Microbead thermistors were implanted in four animals. Two of them were also fitted with pressure tubes. Relative tracheal airflow in 22- and 50-kHz calls (Fig. 10 and Fig. 11, respectively) showed a similar general pattern in all four individuals. Airflow was maximal near the beginning of the call and decreased thereafter.
Flow decreased while subglottal pressure remained at an elevated level in 22-kHz calls. This could be achieved by increased resistance in the airway, for example, by continuously adducting the glottis throughout the call. However, a combination of resistance increase and decrease of expiratory effort is also possible.
In two animals (only flow signal, no pressure signal recorded), both call types were recorded (Fig. 12). Results were inconsistent. In one animal the flow at midcall was lower in the 22-kHz calls than in the 50-kHz calls. In the second animal there was a large overlap of flow ranges. Apparently, higher flow rates (in the trachea) are not always necessary to produce higher F0.
Laryngeal muscle activity.
EMG electrodes were implanted in five males. In four of these a pressure tube was also implanted. EMG activity was recorded successfully in CT muscles of five rats and in TA muscles of four rats. Histological images indicated that the EMG signals were recorded from the lateral portions of the TA muscle.
Great care was taken that electrodes did not produce tension on muscles, laryngeal framework, or surrounding structures. Nevertheless, EMG electrode implantation affected call production. F0 in 22-kHz calls was elevated between 1 and 15 kHz. In 50-kHz calls, some components were completely missing, although the pressure pattern and range were the same as in the animals that received only a tracheostomal tube. Apparently, both muscles are critical for USV production, and F0 is very sensitive to small experimental manipulations of these laryngeal muscles.
Both muscles demonstrated normal respiratory patterns. The TA EMG showed end-inspiratory activity and the CT muscle inspiratory activity (Fig. 13) (see, e.g., Sherry and Megirian 1980). EMG activity was present in the CT and the TA muscle during 22-kHz calls (Fig. 14). The onset of activity in both muscles coincided with the increase in subglottal pressure 40–90 ms prior to voice onset.
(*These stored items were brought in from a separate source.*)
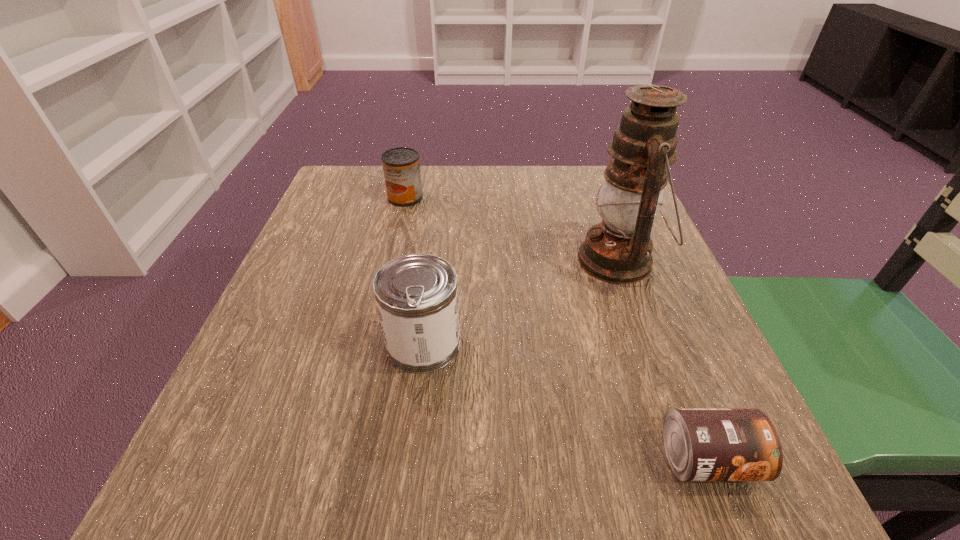 You are a GUI agent. You are given a task and a screenshot of the screen. Output one action in this format:
    pyautogui.click(x=<x>, y=<y>)
    Task: Click on the vacant area at the left edge
    The height and width of the screenshot is (540, 960).
    Given the screenshot: What is the action you would take?
    pyautogui.click(x=337, y=343)

Find the location of a particular element. This screenshot has width=960, height=540. vacant space at the far left corner of the desktop is located at coordinates (380, 208).

You are a GUI agent. You are given a task and a screenshot of the screen. Output one action in this format:
    pyautogui.click(x=<x>, y=<y>)
    Task: Click on the vacant area at the near left corner
    The width and height of the screenshot is (960, 540).
    Given the screenshot: What is the action you would take?
    pyautogui.click(x=303, y=501)

This screenshot has height=540, width=960. Find the location of `free space at the far right corner`. free space at the far right corner is located at coordinates (601, 176).

Image resolution: width=960 pixels, height=540 pixels. I want to click on vacant space at the near right corner, so click(729, 494).

I want to click on empty space that is in between the shortest can and the third nearest object, so click(662, 360).

At what (x,y) coordinates should I click in order to perform the action: click on empty space that is in between the lantern and the farthest object. Please return your answer as a coordinate pair (x, y). The image size is (960, 540). Looking at the image, I should click on (512, 228).

The width and height of the screenshot is (960, 540). What are the coordinates of `free spot between the second nearest object and the nearest object` in the screenshot? It's located at (565, 401).

The width and height of the screenshot is (960, 540). Find the location of `vacant space that's between the nearest object and the lantern`. vacant space that's between the nearest object and the lantern is located at coordinates click(x=662, y=360).

Image resolution: width=960 pixels, height=540 pixels. Identify the location of vacant area between the shortest can and the second farthest can. (565, 401).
The offset of activity in both muscles coincided with call offset and the sudden drop in subglottal pressure at the end of 22-kHz calls.
In 22-kHz calls, mean TA muscle EMG activity was 10–20% lower than that of the CT muscle (Table 2; paired t-test, df = 3, t = 8.8, P = 0.003). In 50-kHz calls, mean TA EMG activity was ∼10% larger than CT EMG activity (Table 2), which was, however, not quite significant (paired t-test, df = 3, t = −2.9, P = 0.063).
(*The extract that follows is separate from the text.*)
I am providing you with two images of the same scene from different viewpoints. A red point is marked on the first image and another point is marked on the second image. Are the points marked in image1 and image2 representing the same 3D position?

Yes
The TA muscle contributes differently to the two call types (Table 2). Mean TA EMG activity tends to be larger during 50-kHz than 22-kHz call production (paired t-test, df = 3, t = 2.4, P = 0.071). No differences in the EMG activity of the CT muscle were apparent between call types (paired t-test, df = 4, t = −0.62, P = 0.57).
In 22- and 50-kHz calls, EMG activity of both muscles is tonic during constant frequency production (Fig. 14 and Fig. 15). The rapid frequency changes and quick onset and offsets of call segments, respectively, in frequency-modulated 50-kHz calls were accompanied by short bursts of EMG activity. The burst amplitudes were always larger than the tonic EMG activity during constant-frequency segments. The bursts in EMG activity of CT and TA muscle were out of phase (Fig. 15). In three animals TA and CT EMGs were available during frequency-modulated 50-kHz calls. TA bursts followed CT bursts with a delay of 35–45% of interburst interval duration (Table 3). The short bursts are a demonstration of the fast kinetics of both muscles. The interburst intervals ranged between 6.0 and 12.3 ms in both muscles, and the average was ∼10 ms (Table 3), suggesting contraction rates ranging from 80 to 160 Hz and of 100 Hz on average.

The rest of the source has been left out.